- **Directions**
Tally every line in the data that has the word "OTCC" and report only the total.
····················
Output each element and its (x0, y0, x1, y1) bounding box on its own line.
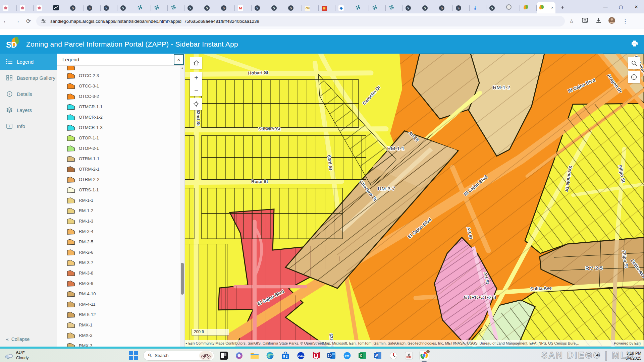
browser-tab[interactable]: S (117, 2, 134, 13)
browser-tab[interactable]: S (436, 2, 453, 13)
bookmark-star-icon[interactable]: ☆ (565, 18, 578, 24)
browser-tab[interactable] (352, 2, 369, 13)
browser-tab[interactable] (503, 2, 520, 13)
legend-item[interactable]: RM-4-10 (57, 289, 180, 299)
legend-item[interactable]: OTMCR-1-3 (57, 122, 180, 133)
attribution-expand-icon[interactable]: ▴ (185, 342, 187, 345)
browser-tab[interactable]: S (201, 2, 218, 13)
start-button[interactable] (129, 351, 138, 360)
zoning-map[interactable]: Hobart StStewart StRose St62nd St63rd St… (185, 54, 644, 347)
legend-item[interactable]: RMX-1 (57, 320, 180, 330)
legend-scrollbar[interactable]: ▲ (180, 66, 184, 347)
browser-tab[interactable]: S (218, 2, 235, 13)
sidebar-item-info[interactable]: iInfo (0, 118, 57, 134)
browser-tab[interactable] (50, 2, 67, 13)
taskbar-app-copilot[interactable] (234, 351, 244, 360)
site-controls-icon[interactable] (41, 18, 46, 24)
address-bar[interactable]: sandiego.maps.arcgis.com/apps/instant/si… (36, 16, 565, 26)
taskbar-app-edge[interactable] (265, 351, 274, 360)
browser-tab[interactable] (386, 2, 402, 13)
browser-tab[interactable]: S (486, 2, 503, 13)
legend-item[interactable]: OTRM-1-1 (57, 154, 180, 164)
legend-item[interactable]: RM-1-1 (57, 195, 180, 205)
legend-item[interactable]: RM-3-8 (57, 268, 180, 278)
browser-tab[interactable] (134, 2, 151, 13)
legend-item[interactable]: OTCC-3-2 (57, 91, 180, 102)
taskbar-app-zoom[interactable]: zm (342, 351, 352, 360)
browser-tab[interactable]: S (84, 2, 101, 13)
browser-tab[interactable]: S (285, 2, 302, 13)
legend-item[interactable]: RM-3-7 (57, 257, 180, 268)
maximize-button[interactable]: ▢ (613, 4, 629, 9)
browser-tab[interactable] (0, 2, 17, 13)
back-icon[interactable]: ← (0, 18, 11, 24)
legend-item[interactable]: OTRM-2-2 (57, 174, 180, 185)
taskbar-app-photos-dark[interactable] (219, 351, 228, 360)
legend-item[interactable]: RM-3-9 (57, 278, 180, 289)
sidebar-item-layers[interactable]: Layers (0, 102, 57, 118)
map-info-button[interactable]: i (628, 71, 640, 83)
scrollbar-thumb[interactable] (181, 263, 184, 295)
browser-tab[interactable]: ◈ (335, 2, 352, 13)
search-tabs-icon[interactable] (578, 18, 592, 24)
map-search-button[interactable] (628, 57, 640, 69)
browser-tab[interactable]: S (184, 2, 201, 13)
new-tab-button[interactable]: + (558, 3, 567, 12)
legend-item[interactable]: RM-5-12 (57, 309, 180, 320)
legend-item[interactable]: RM-2-6 (57, 247, 180, 257)
legend-item[interactable]: RM-1-2 (57, 205, 180, 216)
browser-tab[interactable] (34, 2, 50, 13)
browser-tab[interactable]: S (402, 2, 419, 13)
minimize-button[interactable]: — (598, 4, 613, 9)
browser-tab[interactable]: M (235, 2, 252, 13)
legend-item[interactable]: OTCC-3-1 (57, 81, 180, 91)
legend-item[interactable]: OTRS-1-1 (57, 185, 180, 195)
legend-item[interactable] (57, 66, 180, 70)
browser-tab[interactable]: S (101, 2, 117, 13)
print-icon[interactable] (631, 41, 638, 48)
legend-item[interactable]: RM-2-4 (57, 226, 180, 237)
taskbar-app-word[interactable]: W (373, 351, 382, 360)
active-tab[interactable]: × (537, 2, 555, 13)
taskbar-app-ms-store[interactable] (281, 351, 290, 360)
browser-tab[interactable]: S (67, 2, 84, 13)
zoom-out-button[interactable]: − (190, 84, 202, 96)
browser-tab[interactable] (168, 2, 184, 13)
close-button[interactable]: ✕ (629, 4, 644, 9)
menu-kebab-icon[interactable]: ⋮ (619, 18, 632, 24)
legend-item[interactable]: RM-1-3 (57, 216, 180, 226)
browser-tab[interactable]: S (252, 2, 268, 13)
taskbar-app-dell[interactable]: DELL (296, 351, 305, 360)
map-view[interactable]: Hobart StStewart StRose St62nd St63rd St… (185, 54, 644, 347)
scroll-up-icon[interactable]: ▲ (181, 66, 184, 70)
browser-tab[interactable]: S (268, 2, 285, 13)
browser-tab[interactable]: S (453, 2, 470, 13)
legend-item[interactable]: RMX-3 (57, 341, 180, 347)
taskbar-app-outlook[interactable] (327, 351, 336, 360)
url-text[interactable]: sandiego.maps.arcgis.com/apps/instant/si… (50, 19, 259, 24)
taskbar-search[interactable]: 🔍︎ Search (143, 351, 214, 361)
forward-icon[interactable]: → (11, 18, 23, 24)
browser-tab[interactable]: CDI (302, 2, 319, 13)
sidebar-item-legend[interactable]: Legend (0, 54, 57, 70)
browser-tab[interactable]: ⭳ (470, 2, 486, 13)
legend-item[interactable]: RM-2-5 (57, 237, 180, 247)
legend-item[interactable]: OTOP-1-1 (57, 133, 180, 143)
taskbar-app-snip[interactable] (404, 351, 413, 360)
browser-tab[interactable] (520, 2, 537, 13)
browser-tab[interactable]: ▦ (319, 2, 335, 13)
zoom-in-button[interactable]: + (190, 72, 202, 84)
legend-item[interactable]: OTRM-2-1 (57, 164, 180, 174)
legend-item[interactable]: RM-4-11 (57, 299, 180, 309)
taskbar-app-file-explorer[interactable] (250, 351, 259, 360)
download-icon[interactable] (592, 18, 605, 25)
legend-item[interactable]: OTMCR-1-2 (57, 112, 180, 122)
browser-tab[interactable]: S (419, 2, 436, 13)
tab-close-icon[interactable]: × (551, 6, 553, 10)
browser-tab[interactable] (151, 2, 168, 13)
taskbar-app-mcafee[interactable] (312, 351, 321, 360)
collapse-button[interactable]: « Collapse (6, 337, 30, 342)
sidebar-item-basemap-gallery[interactable]: Basemap Gallery (0, 70, 57, 86)
locate-button[interactable] (190, 98, 202, 110)
legend-item[interactable]: OTOP-2-1 (57, 143, 180, 154)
····················
- **Solution**
2